§ Exercise goal: From the listing below, output only the lines starting at the line that has "ILSC Language School in Adelaide" and ending at the line that has "nd organizations that", exactly as they appear, ends included.

§ Provided material:
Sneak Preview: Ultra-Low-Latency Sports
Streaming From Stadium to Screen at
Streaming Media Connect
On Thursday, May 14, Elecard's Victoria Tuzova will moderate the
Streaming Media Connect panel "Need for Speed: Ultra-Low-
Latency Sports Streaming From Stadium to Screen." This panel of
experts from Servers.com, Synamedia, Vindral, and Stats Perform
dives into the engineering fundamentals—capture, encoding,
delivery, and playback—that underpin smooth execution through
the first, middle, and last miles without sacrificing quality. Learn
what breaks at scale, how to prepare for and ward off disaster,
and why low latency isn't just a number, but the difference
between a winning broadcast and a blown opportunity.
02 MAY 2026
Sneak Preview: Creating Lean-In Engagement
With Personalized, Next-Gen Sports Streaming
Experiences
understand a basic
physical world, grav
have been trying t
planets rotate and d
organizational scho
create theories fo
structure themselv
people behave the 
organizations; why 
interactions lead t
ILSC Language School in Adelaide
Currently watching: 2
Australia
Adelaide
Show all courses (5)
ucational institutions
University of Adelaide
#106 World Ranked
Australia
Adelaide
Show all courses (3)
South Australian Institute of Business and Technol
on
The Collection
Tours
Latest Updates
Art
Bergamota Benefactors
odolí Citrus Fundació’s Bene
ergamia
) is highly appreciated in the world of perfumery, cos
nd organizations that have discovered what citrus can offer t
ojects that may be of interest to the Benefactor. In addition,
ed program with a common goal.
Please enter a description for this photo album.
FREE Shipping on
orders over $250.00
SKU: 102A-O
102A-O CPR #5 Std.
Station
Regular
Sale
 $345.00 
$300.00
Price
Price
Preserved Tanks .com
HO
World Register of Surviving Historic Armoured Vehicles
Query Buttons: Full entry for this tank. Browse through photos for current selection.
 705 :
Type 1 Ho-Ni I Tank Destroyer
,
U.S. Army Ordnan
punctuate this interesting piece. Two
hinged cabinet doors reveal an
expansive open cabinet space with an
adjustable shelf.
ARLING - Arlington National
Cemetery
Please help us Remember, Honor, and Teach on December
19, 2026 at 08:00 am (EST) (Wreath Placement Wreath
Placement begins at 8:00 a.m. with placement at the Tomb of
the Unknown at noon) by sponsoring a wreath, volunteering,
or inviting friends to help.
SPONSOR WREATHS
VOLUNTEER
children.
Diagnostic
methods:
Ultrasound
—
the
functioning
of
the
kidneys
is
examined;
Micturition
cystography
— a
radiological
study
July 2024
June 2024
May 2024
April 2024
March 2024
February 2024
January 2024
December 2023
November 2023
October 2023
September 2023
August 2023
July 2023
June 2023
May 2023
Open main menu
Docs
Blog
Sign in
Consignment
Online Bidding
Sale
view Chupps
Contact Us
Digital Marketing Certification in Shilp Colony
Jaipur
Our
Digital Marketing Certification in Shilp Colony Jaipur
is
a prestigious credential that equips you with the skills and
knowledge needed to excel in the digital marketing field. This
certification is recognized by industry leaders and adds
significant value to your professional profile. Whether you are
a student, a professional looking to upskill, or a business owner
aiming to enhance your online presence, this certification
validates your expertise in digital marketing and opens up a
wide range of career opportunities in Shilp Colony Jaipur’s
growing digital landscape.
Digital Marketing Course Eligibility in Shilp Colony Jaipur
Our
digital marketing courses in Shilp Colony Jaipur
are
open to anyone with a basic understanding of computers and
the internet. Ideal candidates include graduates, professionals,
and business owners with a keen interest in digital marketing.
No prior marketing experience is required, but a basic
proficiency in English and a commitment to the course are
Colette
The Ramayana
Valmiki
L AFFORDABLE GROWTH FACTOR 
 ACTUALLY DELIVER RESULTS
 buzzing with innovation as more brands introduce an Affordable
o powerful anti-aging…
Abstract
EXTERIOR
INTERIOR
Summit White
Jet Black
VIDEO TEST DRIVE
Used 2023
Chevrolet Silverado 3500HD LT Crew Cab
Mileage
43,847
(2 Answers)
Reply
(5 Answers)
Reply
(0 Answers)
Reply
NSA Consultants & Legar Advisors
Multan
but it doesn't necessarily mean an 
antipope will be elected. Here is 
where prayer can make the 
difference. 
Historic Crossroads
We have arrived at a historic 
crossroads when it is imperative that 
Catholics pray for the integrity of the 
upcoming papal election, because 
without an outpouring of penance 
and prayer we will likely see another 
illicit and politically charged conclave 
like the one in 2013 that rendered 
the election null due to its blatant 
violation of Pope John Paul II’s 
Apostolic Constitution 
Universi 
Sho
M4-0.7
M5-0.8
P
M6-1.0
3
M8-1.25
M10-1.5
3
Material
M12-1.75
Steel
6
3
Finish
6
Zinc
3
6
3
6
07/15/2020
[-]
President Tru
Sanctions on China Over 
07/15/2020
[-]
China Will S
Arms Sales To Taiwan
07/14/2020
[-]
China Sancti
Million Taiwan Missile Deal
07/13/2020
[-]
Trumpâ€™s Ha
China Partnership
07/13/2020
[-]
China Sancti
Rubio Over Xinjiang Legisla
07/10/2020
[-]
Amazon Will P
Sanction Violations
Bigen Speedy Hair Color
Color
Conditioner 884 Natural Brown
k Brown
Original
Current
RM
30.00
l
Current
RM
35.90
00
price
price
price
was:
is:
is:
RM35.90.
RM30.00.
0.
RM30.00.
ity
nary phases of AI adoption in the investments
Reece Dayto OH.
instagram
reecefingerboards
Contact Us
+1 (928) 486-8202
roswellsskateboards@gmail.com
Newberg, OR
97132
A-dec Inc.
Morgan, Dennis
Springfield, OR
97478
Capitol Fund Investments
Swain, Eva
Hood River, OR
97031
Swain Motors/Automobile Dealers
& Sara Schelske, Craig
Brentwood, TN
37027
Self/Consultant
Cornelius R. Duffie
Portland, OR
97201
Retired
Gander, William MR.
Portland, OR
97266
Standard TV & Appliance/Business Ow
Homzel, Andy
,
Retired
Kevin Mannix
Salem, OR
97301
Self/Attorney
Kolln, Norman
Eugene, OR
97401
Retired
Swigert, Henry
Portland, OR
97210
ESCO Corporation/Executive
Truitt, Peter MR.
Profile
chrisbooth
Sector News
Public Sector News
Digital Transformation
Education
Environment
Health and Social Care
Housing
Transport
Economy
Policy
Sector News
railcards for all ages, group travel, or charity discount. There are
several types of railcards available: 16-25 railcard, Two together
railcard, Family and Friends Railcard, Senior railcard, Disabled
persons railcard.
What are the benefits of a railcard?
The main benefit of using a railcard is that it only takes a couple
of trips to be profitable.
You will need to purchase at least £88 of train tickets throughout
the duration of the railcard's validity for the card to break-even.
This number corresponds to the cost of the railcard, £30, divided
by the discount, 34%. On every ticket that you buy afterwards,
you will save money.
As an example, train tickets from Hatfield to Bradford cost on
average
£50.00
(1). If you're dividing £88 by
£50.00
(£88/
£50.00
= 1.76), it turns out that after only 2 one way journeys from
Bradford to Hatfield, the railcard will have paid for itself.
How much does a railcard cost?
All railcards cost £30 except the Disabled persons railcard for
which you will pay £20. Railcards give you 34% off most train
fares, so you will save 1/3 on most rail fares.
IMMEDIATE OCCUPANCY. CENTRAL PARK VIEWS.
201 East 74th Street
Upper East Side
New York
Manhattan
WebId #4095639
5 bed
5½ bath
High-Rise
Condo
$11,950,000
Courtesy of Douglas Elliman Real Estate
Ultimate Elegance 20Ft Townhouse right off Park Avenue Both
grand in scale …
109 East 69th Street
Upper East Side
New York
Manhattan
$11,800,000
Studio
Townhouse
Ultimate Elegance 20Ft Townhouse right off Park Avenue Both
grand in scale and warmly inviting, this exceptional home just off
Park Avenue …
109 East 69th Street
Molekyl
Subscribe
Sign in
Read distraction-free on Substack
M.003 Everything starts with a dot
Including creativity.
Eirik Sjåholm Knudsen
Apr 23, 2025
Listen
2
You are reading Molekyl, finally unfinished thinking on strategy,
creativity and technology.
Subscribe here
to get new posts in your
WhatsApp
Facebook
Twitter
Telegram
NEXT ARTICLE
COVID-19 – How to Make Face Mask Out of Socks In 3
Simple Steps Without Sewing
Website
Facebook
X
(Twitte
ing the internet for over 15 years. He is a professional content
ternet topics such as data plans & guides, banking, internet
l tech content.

§ Task result:
ILSC Language School in Adelaide
Currently watching: 2
Australia
Adelaide
Show all courses (5)
ucational institutions
University of Adelaide
#106 World Ranked
Australia
Adelaide
Show all courses (3)
South Australian Institute of Business and Technol
on
The Collection
Tours
Latest Updates
Art
Bergamota Benefactors
odolí Citrus Fundació’s Bene
ergamia
) is highly appreciated in the world of perfumery, cos
nd organizations that have discovered what citrus can offer t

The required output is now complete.